Activity: Which lines below hold the word "articles"? Report each one.

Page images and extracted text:
>>>>>

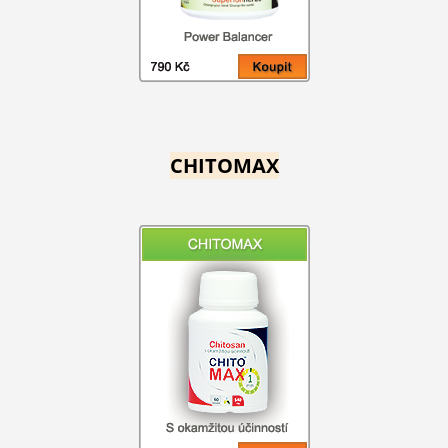
CHITOMAX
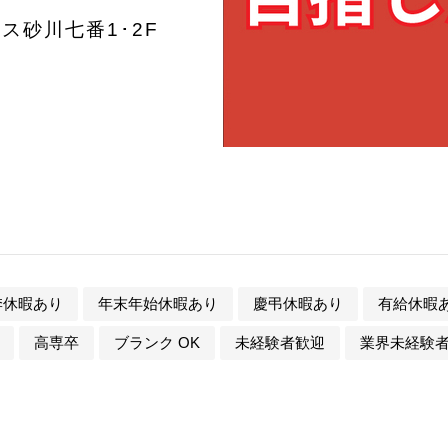
ナス砂川七番1･2F
季休暇あり
年末年始休暇あり
慶弔休暇あり
有給休暇
高専卒
ブランク OK
未経験者歓迎
業界未経験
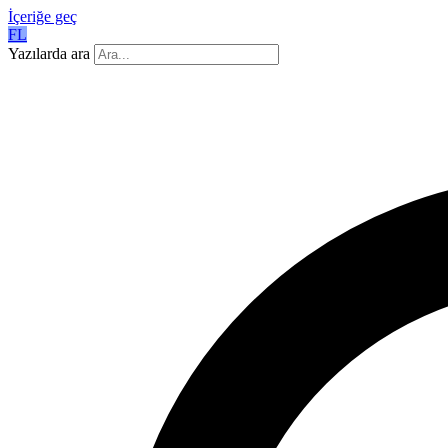
İçeriğe geç
FL
Yazılarda ara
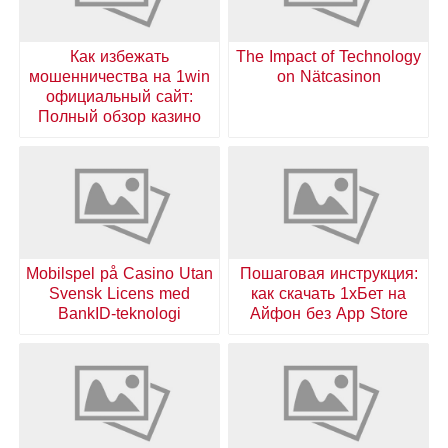
Как избежать
The Impact of Technology
мошенничества на 1win
on Nätcasinon
официальный сайт:
Полный обзор казино
Mobilspel på Casino Utan
Пошаговая инструкция:
Svensk Licens med
как скачать 1хБет на
BankID-teknologi
Айфон без App Store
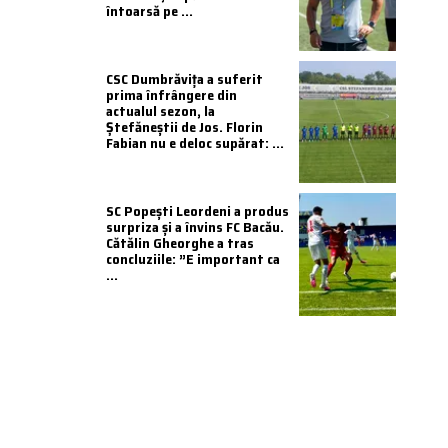
întoarsă pe ...
CSC Dumbrăvița a suferit
prima înfrângere din
actualul sezon, la
Ștefăneștii de Jos. Florin
Fabian nu e deloc supărat: ...
SC Popești Leordeni a produs
surpriza și a învins FC Bacău.
Cătălin Gheorghe a tras
concluziile: ”E important ca
...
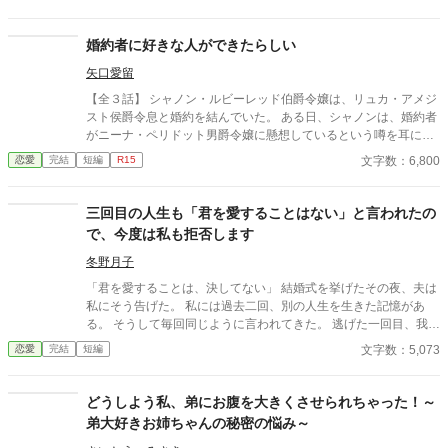
遇してしまう。 避けているはずなのに近づいてくる婚約者。そん
な彼には、アリアナを追いかける理由があるようで――。
婚約者に好きな人ができたらしい
矢口愛留
【全３話】 シャノン・ルビーレッド伯爵令嬢は、リュカ・アメジ
スト侯爵令息と婚約を結んでいた。 ある日、シャノンは、婚約者
がニーナ・ペリドット男爵令嬢に懸想しているという噂を耳にす
る。 シャノンは断罪を回避するため、リュカとの婚約を円満に解
文字数：6,800
恋愛
完結
短編
R15
消しようとするが――。 ※ エブリスタに習作として掲載したもの
を改稿した作品です。 ※ 小説家になろうにも掲載しています。
三回目の人生も「君を愛することはない」と言われたの
で、今度は私も拒否します
冬野月子
「君を愛することは、決してない」 結婚式を挙げたその夜、夫は
私にそう告げた。 私には過去二回、別の人生を生きた記憶があ
る。 そうして毎回同じように言われてきた。 逃げた一回目、我慢
した二回目。いずれも上手くいかなかった。 だから今回は。
文字数：5,073
恋愛
完結
短編
どうしよう私、弟にお腹を大きくさせられちゃった！～
弟大好きお姉ちゃんの秘密の悩み～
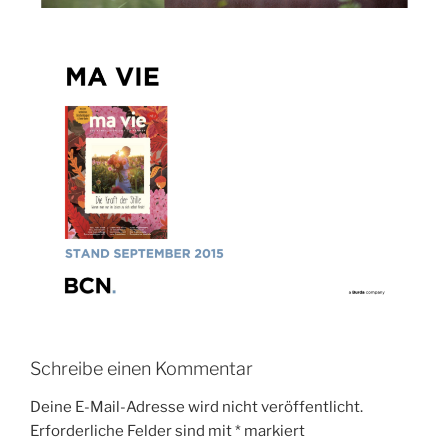
Schreibe einen Kommentar
Deine E-Mail-Adresse wird nicht veröffentlicht.
Erforderliche Felder sind mit
*
markiert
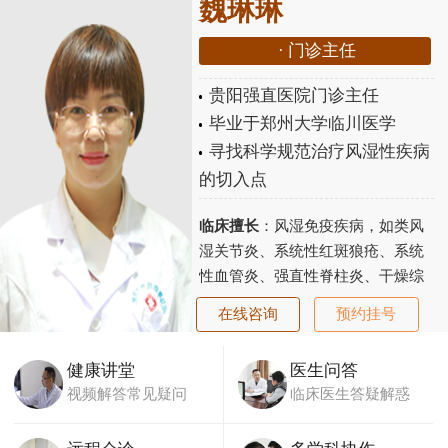
魏琳琳
·
门诊主任
贵阳强直医院门诊主任
毕业于郑州大学临川医学
寻找科学规范治疗风湿性疾病
的切入点
临床擅长
：风湿免疫疾病，如类风
湿关节炎、系统性红斑狼疮、系统
性血管炎、强直性脊柱炎、干燥综
合征、老年性骨关节炎、骨质疏松
在线咨询
预约挂号
等...
【详细】
健康讲堂
医生问答
视频解答常见疑问
临床医生答疑解惑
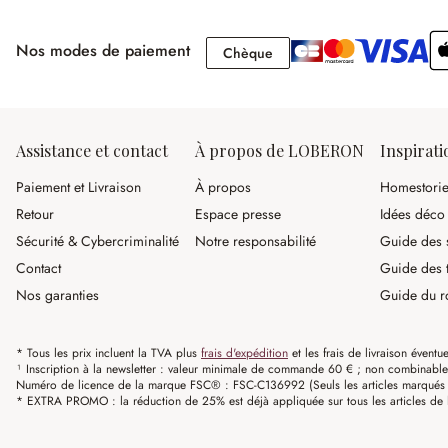
Nos modes de paiement
Chèque
Chèque
Assistance et contact
À propos de LOBERON
Inspirati
Paiement et Livraison
À propos
Homestori
Retour
Espace presse
Idées déco
Sécurité & Cybercriminalité
Notre responsabilité
Guide des s
Contact
Guide des 
Nos garanties
Guide du r
* Tous les prix incluent la TVA plus
frais d'expédition
et les frais de livraison éventue
¹ Inscription à la newsletter : valeur minimale de commande 60 € ; non combinable av
Numéro de licence de la marque FSC® : FSC-C136992 (Seuls les articles marqués c
* EXTRA PROMO : la réduction de 25% est déjà appliquée sur tous les articles de l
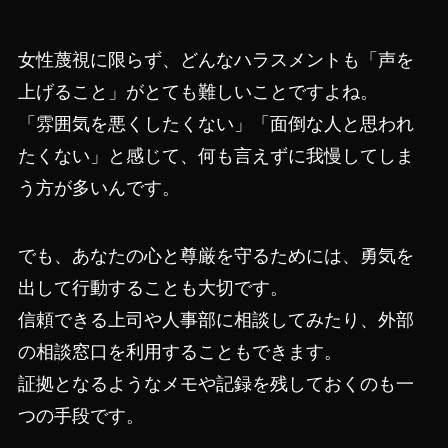
女性蔑視に限らず、どんなハラスメントも「声を
上げること」がとても難しいことですよね。
「雰囲気を悪くしたくない」「面倒な人と思われ
たくない」と感じて、何も言えずに我慢してしま
う方が多いんです。
でも、あなたの心と尊厳を守るためには、勇気を
出して行動することも大切です。
信頼できる上司や人事部に相談してみたり、外部
の相談窓口を利用することもできます。
証拠となるようなメモや記録を残しておくのも一
つの手段です。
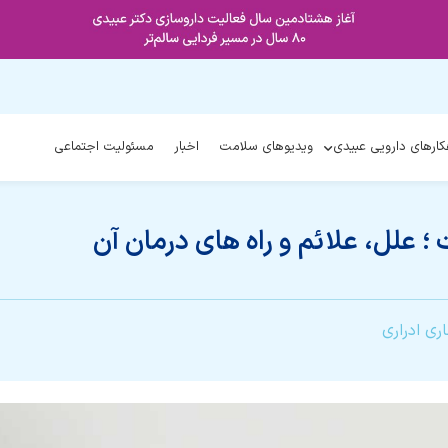
کارهای دارویی عبیدی
ویدیوهای سلامت
اخبار
مسئولیت اجتماعی
 علل، علائم و راه های درمان آن
ری ادراری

<<<<<

Result:
Numéro de licence de la marque FSC® : FSC-C136992 (Seuls les articles marqués c
* EXTRA PROMO : la réduction de 25% est déjà appliquée sur tous les articles de l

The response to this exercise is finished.